The function fails if there is no comment exemplar in spec.

val create_pinstr_node : ?entity_id:Pxp_types.entity_id ->
       ?position:string * int * int ->
       ('a node #extension as 'a) spec ->
       Pxp_dtd.dtd -> Pxp_dtd.proc_instruction -> 'a node

create_pinstr_node ~position spec dtd pi: Creates a new processing instruction node from the exemplar contained in spec. The new node is connected to dtd, and the position triple is set to ~position. The contents of the node are set to pi.

The function fails if there is no processing instruction exemplar in spec.

val create_no_node : ?entity_id:Pxp_types.entity_id ->
       ?position:string * int * int ->
       ('a node #extension as 'a) spec ->
       Pxp_dtd.dtd -> 'a node

Creates a T_none node with limited functionality. Important: This function is conceptually broken and may be dropped in the future.

Document order

The functions compare and ord_compare implement the so-called "document order". The basic principle is that the nodes are linearly ordered by their occurence in the textual XML representation of the tree.
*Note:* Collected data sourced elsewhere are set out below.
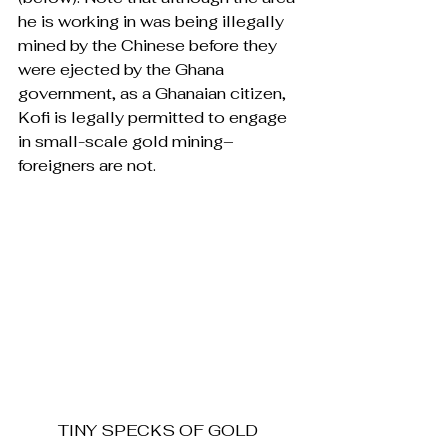
he is working in was being illegally 
mined by the Chinese before they 
were ejected by the Ghana 
government, as a Ghanaian citizen, 
Kofi is legally permitted to engage 
in small-scale gold mining–
foreigners are not.
TINY SPECKS OF GOLD 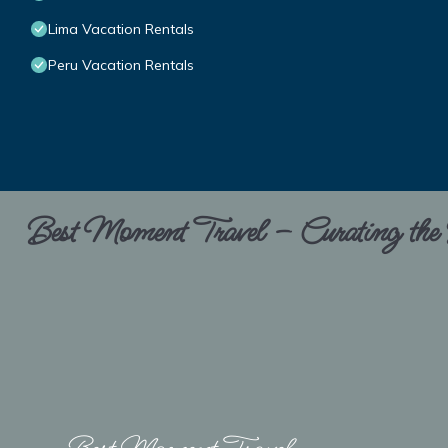
Lima Vacation Rentals
Peru Vacation Rentals
Best Moment Travel – Curating the B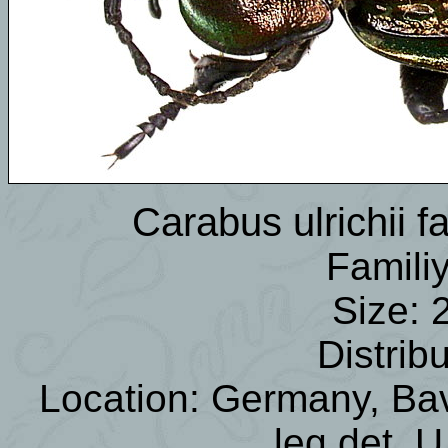
Carabus ulrichii 
Famili
Size: 
Distrib
Location: Germany, Bav
leg.det. 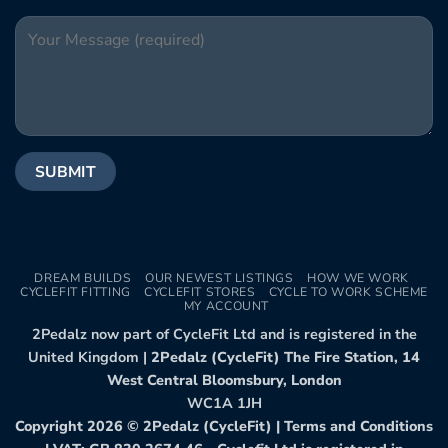
DREAM BUILDS
OUR NEWEST LISTINGS
HOW WE WORK
CYCLEFIT FITTING
CYCLEFIT STORES
CYCLE TO WORK SCHEME
MY ACCOUNT
2Pedalz now part of CycleFit Ltd and is registered in the
United Kingdom |
2Pedalz (CycleFit) The Fire Station, 14
West Central Bloomsbury, London
WC1A 1JH
Copyright 2026 ©
2Pedalz (CycleFit)
|
Terms and Conditions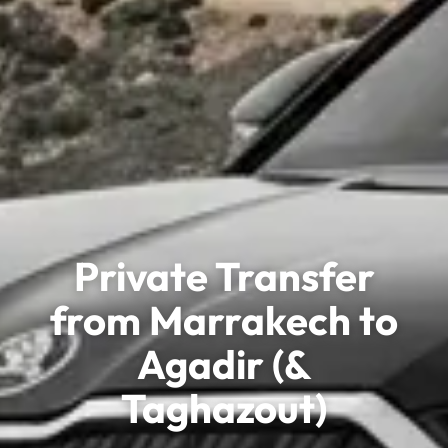
Private Transfer
from Marrakech to
Agadir (&
Taghazout)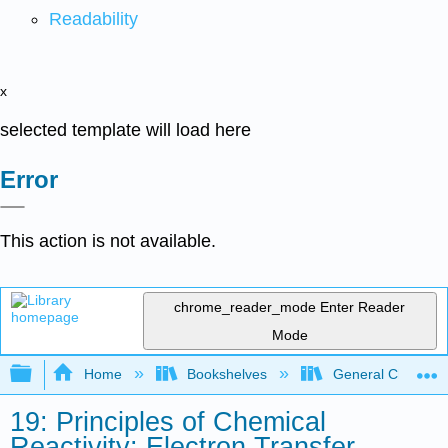
Readability
x
selected template will load here
Error
This action is not available.
chrome_reader_mode
Enter Reader
Mode
Expand/collapse global hierarchy
Home
Bookshelves
General Chemist
19: Principles of Chemical
Reactivity: Electron Transfer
While this is clear for element nodes, data nodes, comments, and processing instructions, a more detailed definition is necessary for the other node types. In particular, attribute nodes of an element node occur before any regular subnode of the element, and namespace nodes of that element occur even before the attribute nodes. So the order of nodes of

<sample a1="5" a2="6"><subnode/></sample>

element "sample"
attribute "a1"
attribute "a2"
element "subnode"

Note that the order of the attributes of the same element is unspecified, so "a2" may alternatively be ordered before "a1". If there were namespace nodes, they would occur between 1 and 2.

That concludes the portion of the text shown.